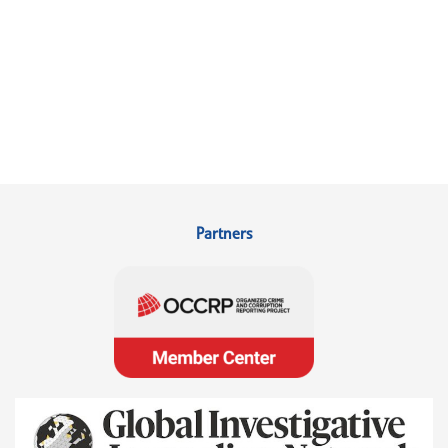
Partners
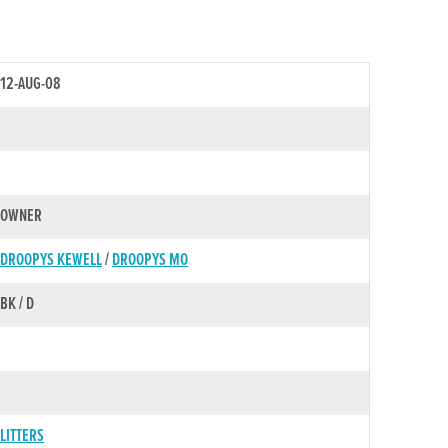
12-AUG-08
OWNER
DROOPYS KEWELL
/
DROOPYS MO
BK / D
LITTERS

..............................

▶ [Assignment] The records above are to be transcribed word for word. Skip the images.

▶ [Answer space]
Partners
12-AUG-08
OWNER
DROOPYS KEWELL
/
DROOPYS MO
BK / D
LITTERS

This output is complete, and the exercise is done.